ASSIGNMENT: Below are records; state how many of their lines hold the word "that", and give only the figure.

TASK MATERIAL:
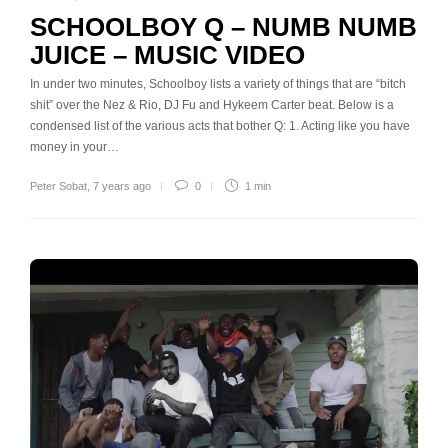
SCHOOLBOY Q – NUMB NUMB
JUICE – MUSIC VIDEO
In under two minutes, Schoolboy lists a variety of things that are “bitch
shit” over the Nez & Rio, DJ Fu and Hykeem Carter beat. Below is a
condensed list of the various acts that bother Q: 1. Acting like you have
money in your…
Peter Sobat
,
7 years ago
0
1 min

RESPONSE: 2